Neue Therapie­option bei Morbus Pompe

Frau in Laborkleidung hält Vial mit klarer Flüssigkeit in die Kamera

Das Präparat Nexviadyme® von Sanofi ist seit 1.8.2022 auf dem deutschen Markt erhältlich.  

Patienten, die an Morbus Pompe erkrankt sind, haben niedrigere Spiegel des Enzyms saure alpha-Glucosidase (GAA). Dieses Enzym ist an der Kontrolle der Glykogen-Spiegel im Körper beteiligt, ein Mangel des Enzyms kann dazu führen, dass die Glykogen-Spiegel in Skelett- und Herzmuskulatur stark ansteigen und diese irreversibel geschädigt werden. Die Erkrankung kann als infantile Verlaufsform (infantile-onset Pompe disease, IOPD) oder als späte Verlaufsform (late-onset Pompe disease, LOPD) auftreten.
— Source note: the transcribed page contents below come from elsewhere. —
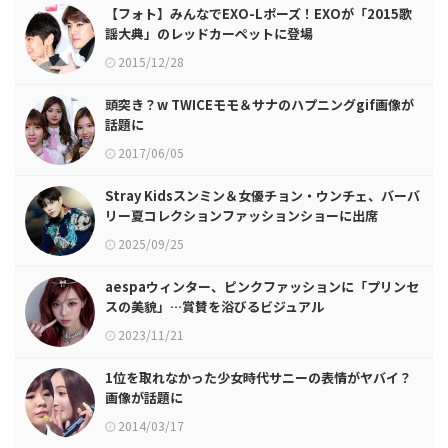
【フォト】みんなでEXO-Lポーズ！EXOが「2015歌
謡大典」のレッドカーペットに登場
2015/12/28
頭突き？w TWICEモモ＆サナのハプニングgif画像が
話題に
2017/06/05
Stray Kidsスンミン＆女優チョン・ウンチェ、バーバ
リー夏コレクションファッションショーに出席
2025/09/25
aespaウィンター、ピンクファッションに「プリンセ
スの美貌」…賞賛を浴びるビジュアル
2023/11/21
1位を取れなかった少女時代サニーの表情がヤバイ？
画像が話題に
2014/03/17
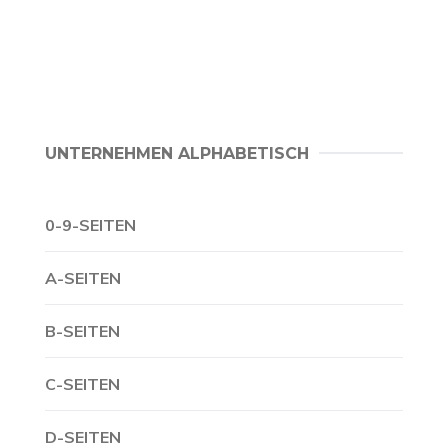
UNTERNEHMEN ALPHABETISCH
0-9-SEITEN
A-SEITEN
B-SEITEN
C-SEITEN
D-SEITEN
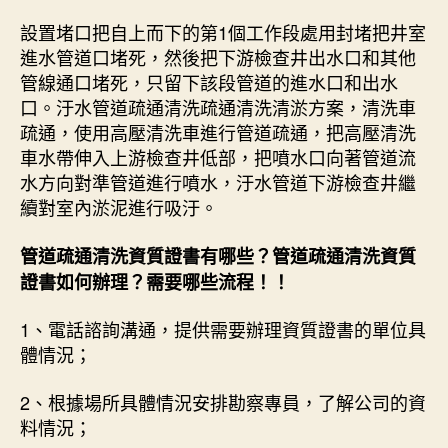
設置堵口把自上而下的第1個工作段處用封堵把井室
進水管道口堵死，然後把下游檢查井出水口和其他
管線通口堵死，只留下該段管道的進水口和出水
口。汙水管道疏通清洗疏通清洗清淤方案，清洗車
疏通，使用高壓清洗車進行管道疏通，把高壓清洗
車水帶伸入上游檢查井低部，把噴水口向著管道流
水方向對準管道進行噴水，汙水管道下游檢查井繼
續對室內淤泥進行吸汙。
管道疏通清洗資質證書有哪些？管道疏通清洗資質
證書如何辦理？需要哪些流程！！
1、電話諮詢溝通，提供需要辦理資質證書的單位具
體情況；
2、根據場所具體情況安排勘察專員，了解公司的資
料情況；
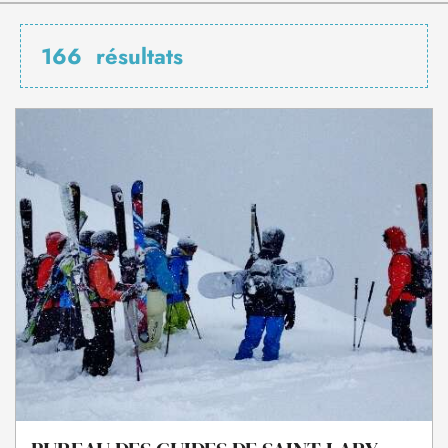
166
résultats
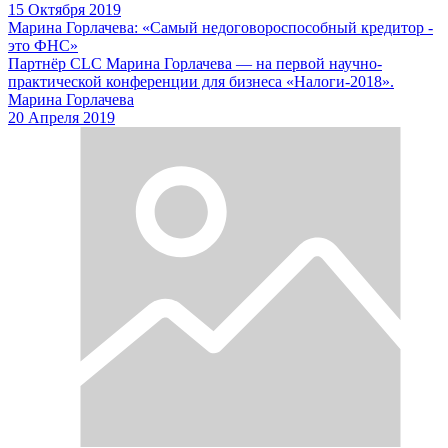
15 Октября 2019
Марина Горлачева: «Самый недоговороспособный кредитор -
это ФНС»
Партнёр CLC Марина Горлачева — на первой научно-
практической конференции для бизнеса «Налоги-2018».
Марина Горлачева
20 Апреля 2019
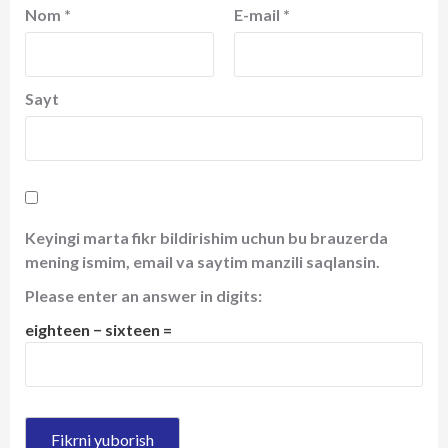
Nom
*
E-mail
*
Sayt
Keyingi marta fikr bildirishim uchun bu brauzerda
mening ismim, email va saytim manzili saqlansin.
Please enter an answer in digits:
eighteen − sixteen =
Ohne Behandlung können bei IOPD Herzversagen und Tod innerhalb des ersten Lebensjahres die Folge sein, während bei Patienten mit LOPD bei fortschreitender Erkrankung auf einen Rollstuhl und/oder künstliche Beatmung angewiesen sein können.  

Zur Behandlung von Morbus Pompe kommt eine langfristige Enzymersatztherapie (EET) in Frage, hierzu war in Deutschland bisher einzig das 2006 eingeführte Präparat Myozyme® mit dem Wirkstoff Alglucosidase alfa zugelassen.  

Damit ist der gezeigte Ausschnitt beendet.